• _What is expected_
Only the number is wanted: how many lines of these entries contain the word "Motie"?

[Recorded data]
========================================================================
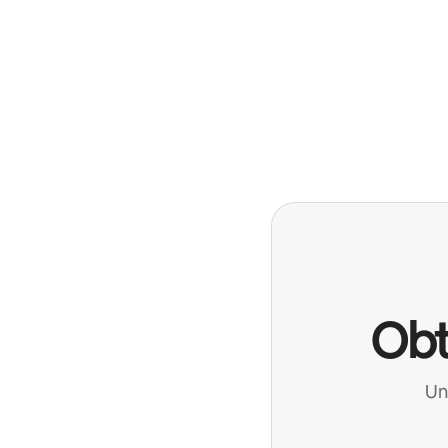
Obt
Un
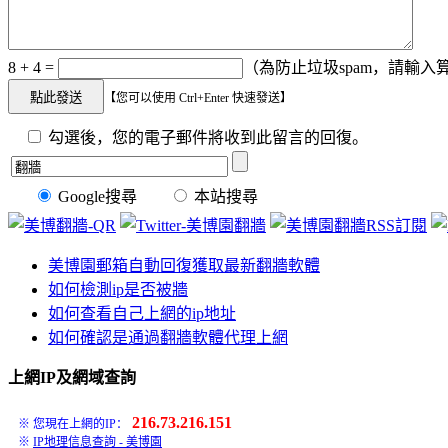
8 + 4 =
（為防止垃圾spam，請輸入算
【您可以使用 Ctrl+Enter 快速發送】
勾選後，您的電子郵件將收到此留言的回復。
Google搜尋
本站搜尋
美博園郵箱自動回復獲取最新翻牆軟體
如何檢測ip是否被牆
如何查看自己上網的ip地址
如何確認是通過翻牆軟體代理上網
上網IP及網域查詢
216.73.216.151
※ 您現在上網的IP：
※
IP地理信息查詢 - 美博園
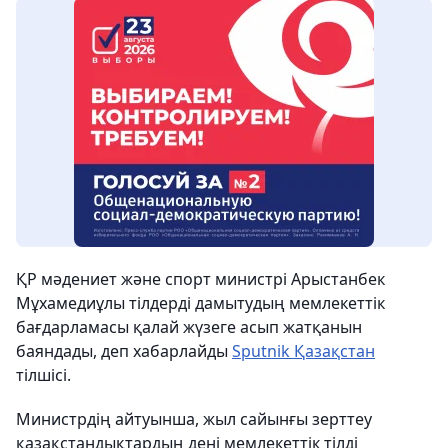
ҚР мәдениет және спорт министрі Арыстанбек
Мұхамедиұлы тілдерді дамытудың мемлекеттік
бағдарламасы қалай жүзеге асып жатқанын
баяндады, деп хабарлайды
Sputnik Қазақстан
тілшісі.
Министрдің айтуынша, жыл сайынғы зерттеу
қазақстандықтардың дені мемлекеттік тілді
========================================================================
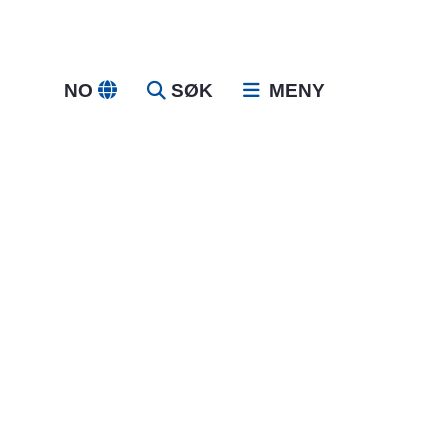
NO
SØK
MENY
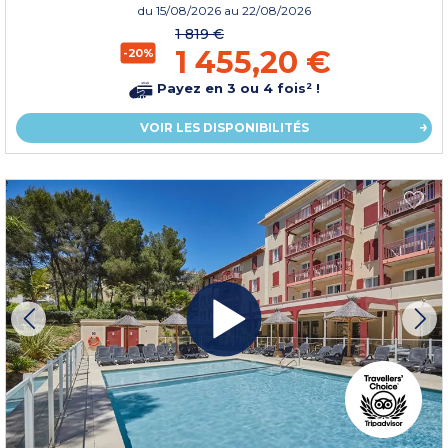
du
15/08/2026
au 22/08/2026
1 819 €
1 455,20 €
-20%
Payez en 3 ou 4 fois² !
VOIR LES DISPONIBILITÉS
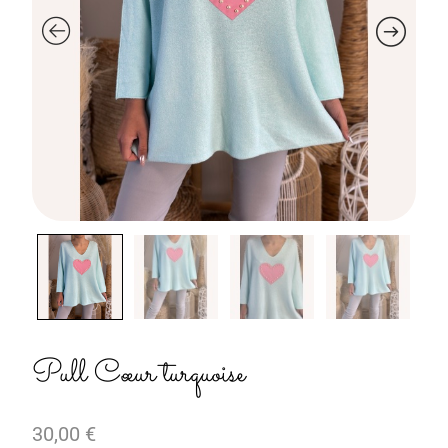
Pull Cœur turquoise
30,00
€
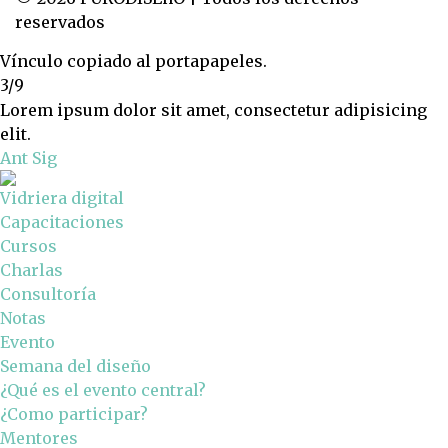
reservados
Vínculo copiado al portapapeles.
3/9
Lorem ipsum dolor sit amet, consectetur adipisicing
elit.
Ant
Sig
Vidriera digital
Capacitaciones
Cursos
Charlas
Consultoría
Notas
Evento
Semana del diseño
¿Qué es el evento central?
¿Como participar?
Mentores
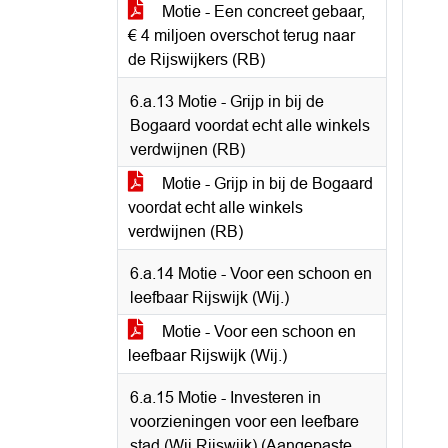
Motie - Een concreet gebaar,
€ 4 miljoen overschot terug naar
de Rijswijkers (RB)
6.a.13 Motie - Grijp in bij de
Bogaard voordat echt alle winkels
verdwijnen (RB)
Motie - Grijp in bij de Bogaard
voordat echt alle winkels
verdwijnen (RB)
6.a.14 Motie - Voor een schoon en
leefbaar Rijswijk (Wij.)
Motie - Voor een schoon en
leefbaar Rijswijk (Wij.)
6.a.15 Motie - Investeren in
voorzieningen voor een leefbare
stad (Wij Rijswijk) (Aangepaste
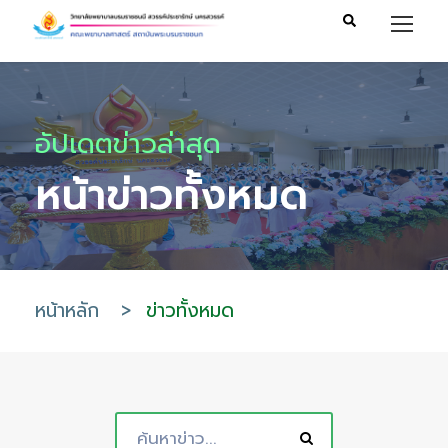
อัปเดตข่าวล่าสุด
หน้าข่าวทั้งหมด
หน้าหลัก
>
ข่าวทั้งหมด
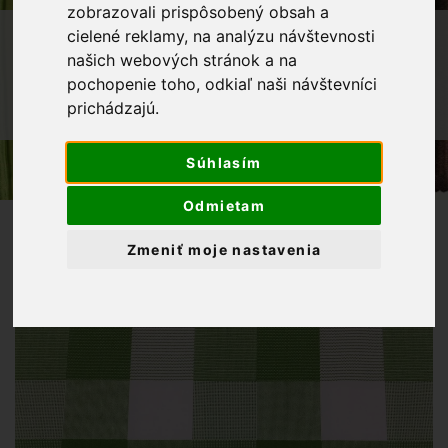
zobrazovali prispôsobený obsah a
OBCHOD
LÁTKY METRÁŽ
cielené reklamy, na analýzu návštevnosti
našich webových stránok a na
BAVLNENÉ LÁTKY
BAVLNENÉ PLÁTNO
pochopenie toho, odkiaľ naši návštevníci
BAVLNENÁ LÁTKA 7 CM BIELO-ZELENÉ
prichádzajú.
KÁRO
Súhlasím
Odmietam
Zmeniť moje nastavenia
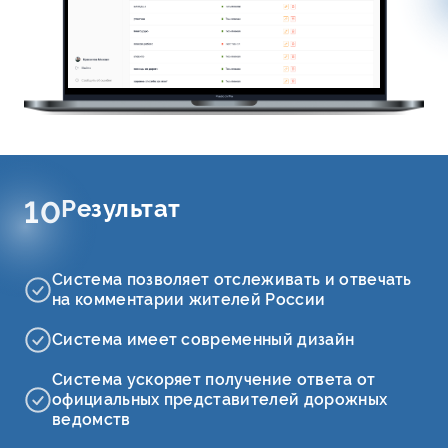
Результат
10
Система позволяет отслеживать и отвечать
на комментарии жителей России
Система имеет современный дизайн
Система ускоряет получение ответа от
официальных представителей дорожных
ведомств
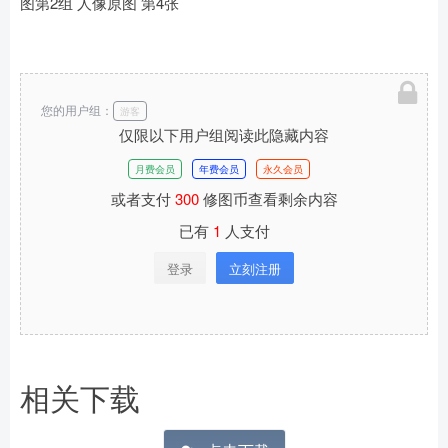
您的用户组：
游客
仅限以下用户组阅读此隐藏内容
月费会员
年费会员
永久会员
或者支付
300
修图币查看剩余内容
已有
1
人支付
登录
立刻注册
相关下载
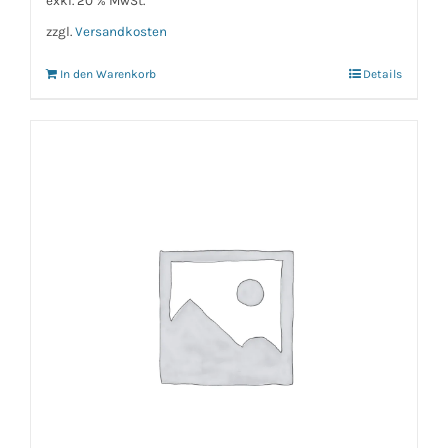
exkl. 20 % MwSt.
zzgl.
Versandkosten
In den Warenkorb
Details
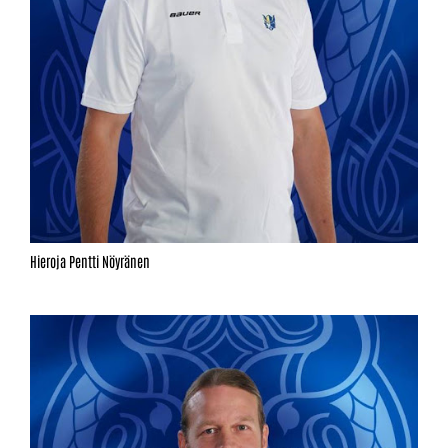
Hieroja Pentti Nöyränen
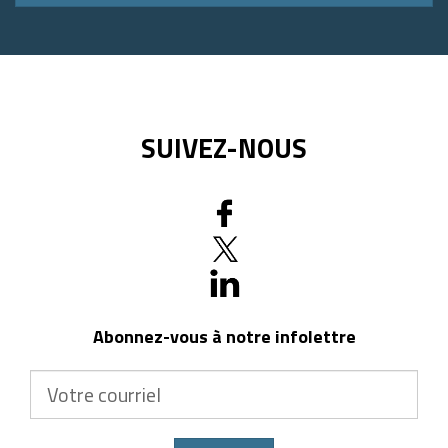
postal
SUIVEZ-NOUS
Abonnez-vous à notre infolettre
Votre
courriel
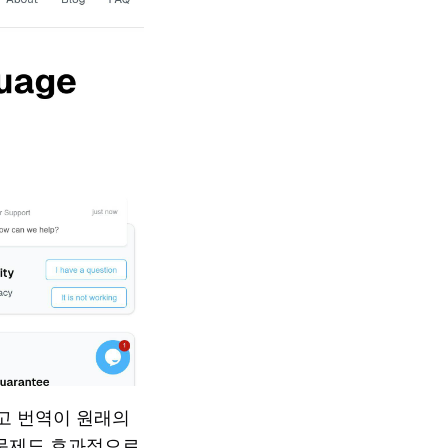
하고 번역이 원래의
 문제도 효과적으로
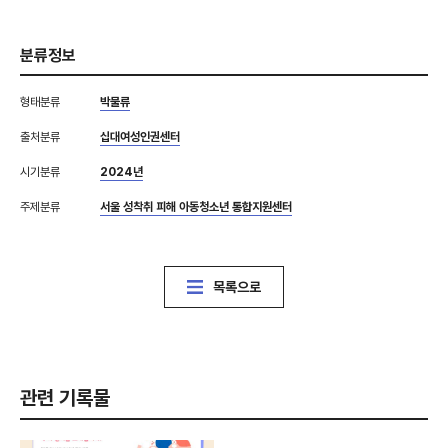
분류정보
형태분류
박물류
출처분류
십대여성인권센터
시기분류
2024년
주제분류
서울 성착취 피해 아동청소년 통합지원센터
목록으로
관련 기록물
========================================================================
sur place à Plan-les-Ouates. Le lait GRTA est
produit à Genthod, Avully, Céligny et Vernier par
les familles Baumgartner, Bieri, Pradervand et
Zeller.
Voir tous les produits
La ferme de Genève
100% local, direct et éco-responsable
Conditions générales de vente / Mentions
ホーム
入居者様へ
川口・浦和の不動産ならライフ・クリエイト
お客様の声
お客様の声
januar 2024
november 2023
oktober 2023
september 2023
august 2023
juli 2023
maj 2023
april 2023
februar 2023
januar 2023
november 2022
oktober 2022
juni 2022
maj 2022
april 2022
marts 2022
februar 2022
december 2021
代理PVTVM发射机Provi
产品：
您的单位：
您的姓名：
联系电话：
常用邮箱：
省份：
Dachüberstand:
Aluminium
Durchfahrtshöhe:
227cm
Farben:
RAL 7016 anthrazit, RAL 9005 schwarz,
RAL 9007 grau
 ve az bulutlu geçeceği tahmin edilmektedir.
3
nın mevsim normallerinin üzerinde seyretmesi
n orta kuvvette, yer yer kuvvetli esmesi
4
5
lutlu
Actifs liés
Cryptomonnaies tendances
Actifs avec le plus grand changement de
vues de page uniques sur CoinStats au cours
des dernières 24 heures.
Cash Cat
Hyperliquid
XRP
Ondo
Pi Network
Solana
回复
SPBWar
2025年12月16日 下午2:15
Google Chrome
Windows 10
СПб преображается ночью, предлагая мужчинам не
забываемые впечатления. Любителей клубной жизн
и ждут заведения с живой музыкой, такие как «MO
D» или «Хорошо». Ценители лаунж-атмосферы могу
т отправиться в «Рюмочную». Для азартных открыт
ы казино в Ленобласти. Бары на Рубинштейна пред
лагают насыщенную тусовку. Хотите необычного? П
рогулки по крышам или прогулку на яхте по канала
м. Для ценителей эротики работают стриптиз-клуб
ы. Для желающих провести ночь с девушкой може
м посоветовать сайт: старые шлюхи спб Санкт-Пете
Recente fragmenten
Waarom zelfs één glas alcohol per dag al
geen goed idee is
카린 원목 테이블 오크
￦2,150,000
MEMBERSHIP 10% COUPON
========================================================================
• _Solution for this task_
6